Photo: Sebastian Costanzo


STEVEN King would hate this to sound like a sob story. Or a sympathy bid. Or, God forbid, an excuse. But the bottom line is that football was ruining his life. Last week though, he could at least smile at the irony that, during the year he counts as his most miserable, a youth suicide prevention group approached him about helping young Australian men from the country to ditch their pride and discuss their problems. This past summer, the 28-yearold former Geelong captain, originally a country boy himself, has been smiling a lot. His teammates and support staff at Geelong have been marvelling at it. As King sat on the train that returned the team from its Swan Hill community camp last Thursday, he emphasised that he hadn’t ever felt as desperate as the kids he intends to help through the “Coach the Coach” program.
But things did get pretty dark. “I probably just let the football thing ruin my whole . . .” King pauses momentarily before finishing. “I don’t know, it probably just transformed me a bit as a person.

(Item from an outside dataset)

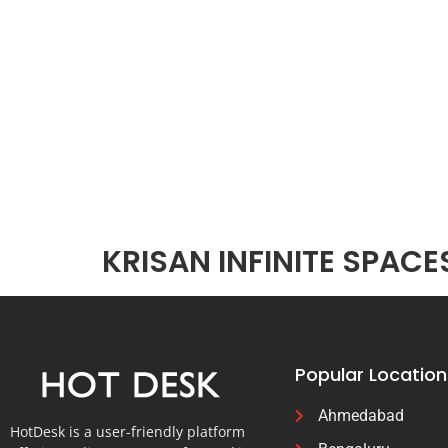
KRISAN INFINITE SPACE
Popular Location
Ahmedabad
HotDesk is a user-friendly platform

I just got so negative on everything.
“For a time last year I just hated what I was doing. Going to training and playing was probably the least thing I’d look forward to in a week. You put this pressure on yourself that you are this big, strong footballer. It’s meant to be fun.”

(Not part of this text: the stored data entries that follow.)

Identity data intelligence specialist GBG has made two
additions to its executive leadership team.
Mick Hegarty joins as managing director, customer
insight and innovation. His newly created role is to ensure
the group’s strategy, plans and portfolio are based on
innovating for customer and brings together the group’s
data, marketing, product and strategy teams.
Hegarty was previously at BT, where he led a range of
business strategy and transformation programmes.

But with Geelong floundering and King once again feeling like a substandard captain — his body letting him down for a third consecutive year — nothing much at all was fun any more. King, who friends and family would have once described as a laid back and optimistic soul who loved a good laugh, was virtually unrecognisable.

“It was affecting me as who I was as a person and my outlook on life,” he said. “I was becoming a negative person. I was becoming bitter towards everyone. Not straight up, but just always doubting, questioning, and looking at the bad things instead of the positives.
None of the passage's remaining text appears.